You are almost certainly doing something bad with pointers in your C++ code, which can be very tough to debug.

  • Do not assume that the stack trace is relevant. It might be relevant, but pointer misuse can often lead to crashes some time later
  • Build with full warnings on. The compiler can point out some non-obvious pointer misuse, such as returning a reference to a local.
  • Investigate your arrays. Try replacing arrays with std::vector (C++03) or std::array (C++11) so you can iterate using begin() and end() and you can index using at().
  • Investigate your pointers. Replace them with std::unique_ptr(C++11) or boost::scoped_ptr wherever you can (there should be no overhead in release builds). Replace the rest with shared_ptr or weak_ptr. Any that can't be replaced are probably the source of problematic logic.

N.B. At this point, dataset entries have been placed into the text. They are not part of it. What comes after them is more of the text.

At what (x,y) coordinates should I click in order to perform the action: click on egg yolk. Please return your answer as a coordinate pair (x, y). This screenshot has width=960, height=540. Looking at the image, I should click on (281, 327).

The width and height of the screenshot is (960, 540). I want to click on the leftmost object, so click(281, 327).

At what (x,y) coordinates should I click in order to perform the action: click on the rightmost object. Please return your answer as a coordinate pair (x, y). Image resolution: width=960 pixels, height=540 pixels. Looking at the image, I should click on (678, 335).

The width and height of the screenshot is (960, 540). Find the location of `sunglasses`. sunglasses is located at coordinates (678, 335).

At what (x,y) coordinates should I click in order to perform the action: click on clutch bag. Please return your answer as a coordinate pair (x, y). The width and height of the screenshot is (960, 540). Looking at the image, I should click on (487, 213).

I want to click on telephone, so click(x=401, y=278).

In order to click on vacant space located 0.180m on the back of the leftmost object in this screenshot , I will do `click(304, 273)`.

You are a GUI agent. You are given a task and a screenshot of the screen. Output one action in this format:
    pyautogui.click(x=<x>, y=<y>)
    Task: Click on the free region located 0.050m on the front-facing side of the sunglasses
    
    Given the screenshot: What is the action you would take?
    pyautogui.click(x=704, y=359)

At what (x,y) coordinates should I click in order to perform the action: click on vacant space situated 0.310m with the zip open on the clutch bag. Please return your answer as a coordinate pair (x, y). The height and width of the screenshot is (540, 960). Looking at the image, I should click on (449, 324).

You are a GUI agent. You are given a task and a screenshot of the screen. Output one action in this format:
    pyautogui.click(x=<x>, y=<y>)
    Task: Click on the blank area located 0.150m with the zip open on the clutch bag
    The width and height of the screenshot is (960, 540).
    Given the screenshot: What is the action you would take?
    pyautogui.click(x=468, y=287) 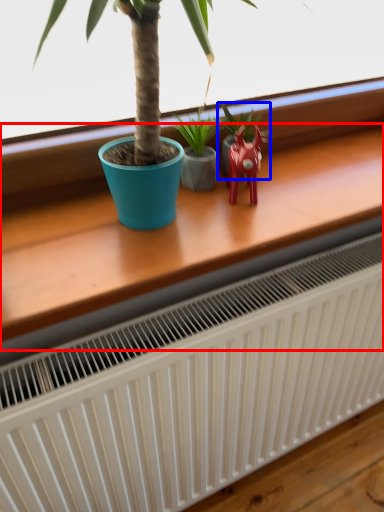 Question: Among these objects, which one is nearest to the camera, table (highlighted by a red box) or houseplant (highlighted by a blue box)?

Choices:
 (A) table
 (B) houseplant

Answer: (A) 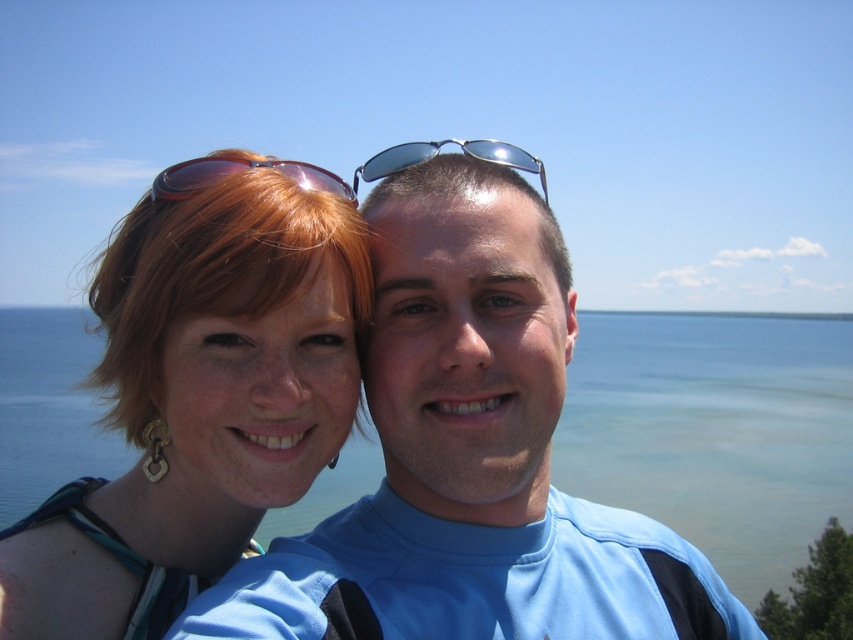 Question: Can you confirm if blue water at center is thinner than matte red sunglasses at upper left?

Choices:
 (A) yes
 (B) no

Answer: (B)

Question: Can you confirm if matte gold hoop earrings at center is positioned to the right of metallic reflective sunglasses at center?

Choices:
 (A) yes
 (B) no

Answer: (B)

Question: Which object is the farthest from the blue water at center?

Choices:
 (A) matte gold hoop earrings at center
 (B) matte red sunglasses at upper left
 (C) metallic reflective sunglasses at center

Answer: (B)

Question: Estimate the real-world distances between objects in this image. Which object is farther from the matte red sunglasses at upper left?

Choices:
 (A) blue water at center
 (B) matte gold hoop earrings at center
 (C) metallic reflective sunglasses at center

Answer: (A)

Question: Is blue water at center thinner than matte red sunglasses at upper left?

Choices:
 (A) no
 (B) yes

Answer: (A)

Question: Which point is farther from the camera taking this photo?

Choices:
 (A) (24, 349)
 (B) (184, 192)
 (C) (262, 378)

Answer: (A) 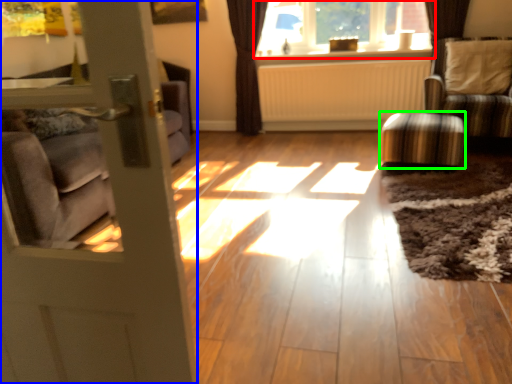 Question: Based on their relative distances, which object is farther from window (highlighted by a red box)? Choose from door (highlighted by a blue box) and stool (highlighted by a green box).

Choices:
 (A) door
 (B) stool

Answer: (A) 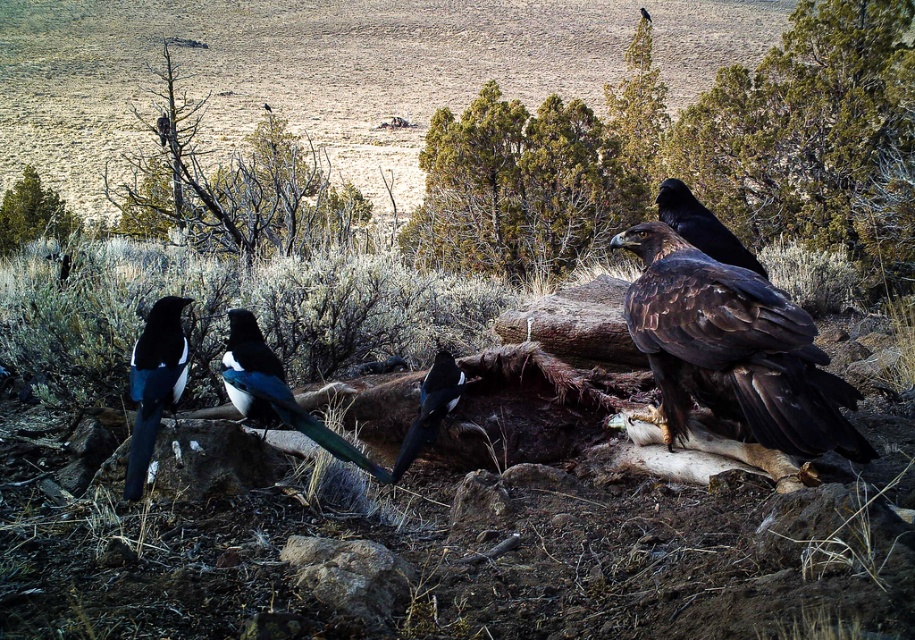 Find the location of a particular element. This screenshot has width=915, height=640. shiny brown vulture at center is located at coordinates (275, 392).

Is shiny brown vulture at center positioned behind shiny black vulture at upper right?

No.

Which is behind, point (272, 387) or point (761, 268)?

Positioned behind is point (761, 268).

The image size is (915, 640). In order to click on shiny brown vulture at center in this screenshot , I will do `click(275, 392)`.

Who is more distant from viewer, [795,307] or [198,209]?

Answer: Positioned behind is point [198,209].

Is point (752, 348) positioned in front of point (278, 211)?

Yes, it is in front of point (278, 211).

In order to click on shiny brown eagle at center right in this screenshot , I will do `click(733, 349)`.

Identify the location of shiny brown eagle at center right. (733, 349).

Locate an element on the screen. The height and width of the screenshot is (640, 915). shiny brown eagle at center right is located at coordinates (733, 349). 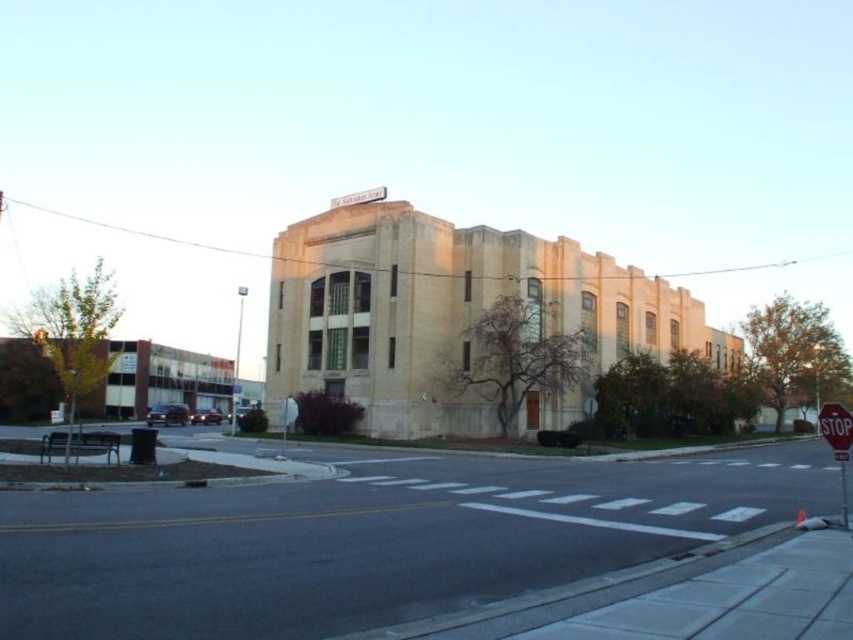 Is point (830, 420) positioned behind point (340, 205)?

No, (830, 420) is in front of (340, 205).

Which is in front, point (831, 432) or point (370, 188)?

Positioned in front is point (831, 432).

Where is `red matte stop sign at lower right`? The height and width of the screenshot is (640, 853). red matte stop sign at lower right is located at coordinates (834, 426). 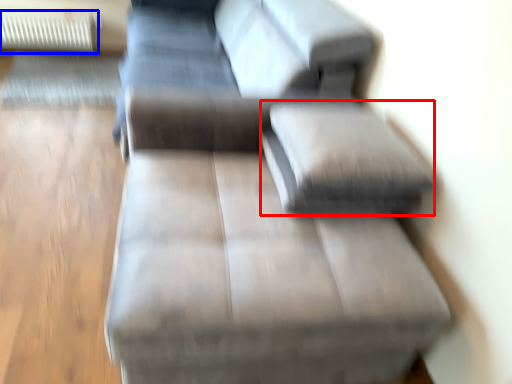 Question: Which point is closer to the camera, pillow (highlighted by a red box) or radiator (highlighted by a blue box)?

Choices:
 (A) pillow
 (B) radiator

Answer: (A) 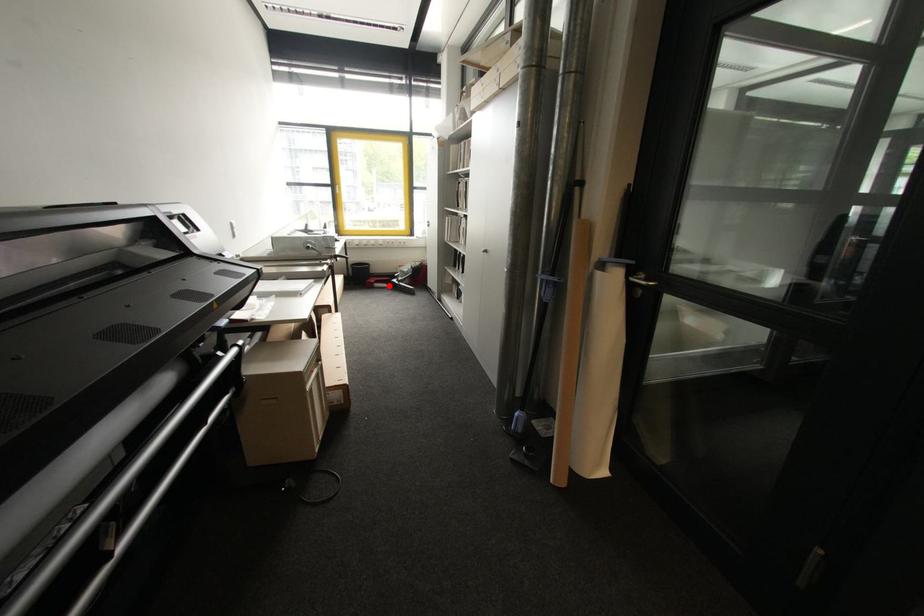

Because of the very problems you're seeing, modern C++ allows almost all raw pointer usage to be removed entirely. Try it.

1
votes

First things first, compile both your binary and libpython with debug symbols and push it out. The stack trace will be much easier to follow.

The relevant argument to g++ is -g.

1
votes

Suggestions:

  • As already suggested, provide a complete debug build
  • Provide a memory test tool and a CPU torture test
  • Load debug symbols of python library when analyzing the core dump
  • The stacktrace shows something concerning eval(), so I guess you do dynamic code generation and evaluation/execution. If so, within this code, or passed arguments, there might be the actual error. Assertions at any interface to the code and code dumps may help.